Grazie all’apporto di queste tecniche e test innovativi, possiamo comunque affermare che attualmente non sia più giustificato recarsi all’estero per ricorrere alla Fecondazione in vitro eterologa, maschile o femminile, oppure per congelare embrioni soprannumerari (che non vengono traferiti). Le percentuali di successo dopo circa 400 casi effettuati nel nostro Centro, ad esempio, sono del tutto simili a quelle di altri paesi, con valori che si assestano intorno al 60% con un 49% di nascite effettive.

Altri test genetici

Ulteriori test genetici, come il Genescreen, permettono poi un più completo accoppiamento genetico tra donatrice e ricevente, riducendo ulteriormente il rischio, per l’embrione, di contrarre malattie genetiche rare.

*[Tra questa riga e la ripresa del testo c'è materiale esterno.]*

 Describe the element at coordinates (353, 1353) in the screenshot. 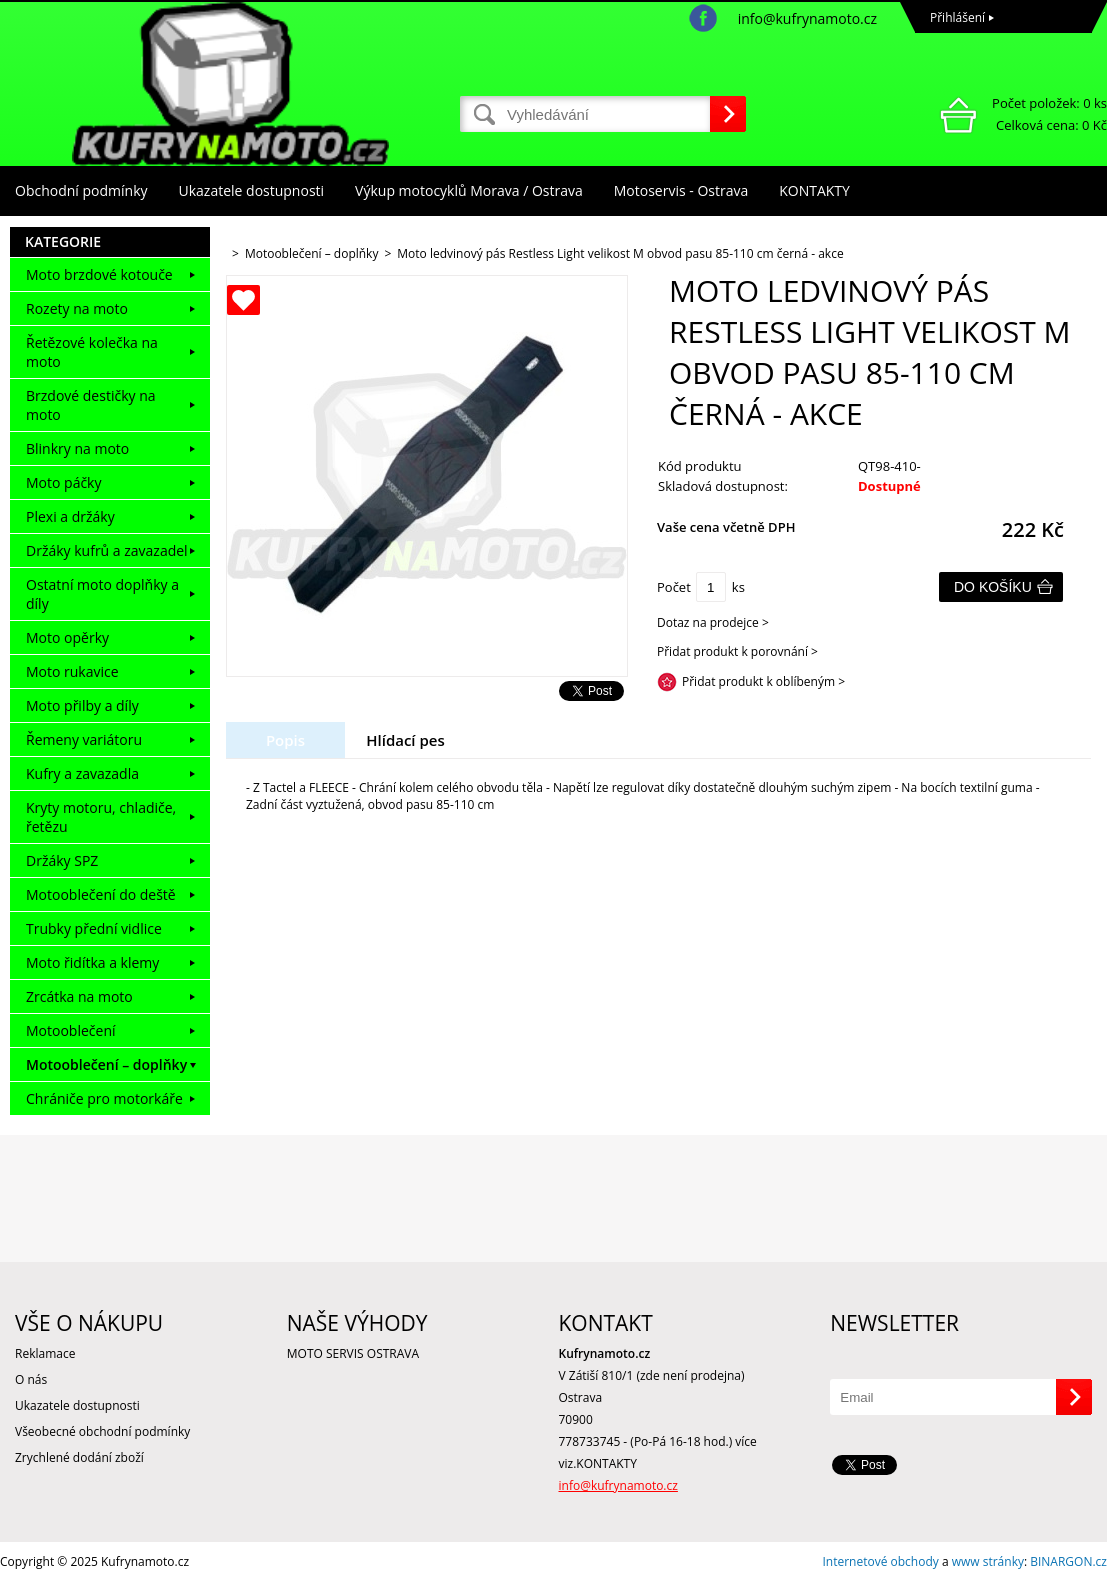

Da non dimenticare anche la grande opportunità della Crioconservazione degli ovociti (“social freezing”) per tutte quelle donne che, grazie al congelamento degli ovociti, pur non avendo ancora in progetto una gravidanza, intendono comunque preservare tutte le loro future possibilità riproduttive. Questa tecnica risulta molto utile anche per tutte le Pazienti oncologiche che, dopo aver sconfitto malattie gravissime, vogliono mantenere intatta anche la loro qualità di vita riproduttiva.
Infine, per tutte quelle donne che temono che una stimolazione ormonale possa provocare l’insorgenza di una patologia neoplastica, sono a disposizione nuovi test genetici in grado di valutare tale predisposizione. Per concludere, anche la possibilità di effettuare un test di screening sulla salute del feto alla decima settimana di gravidanza, grazie ad un semplice prelievo di sangue dalla madre, permette di intraprendere al meglio una gravidanza sicura ed informata.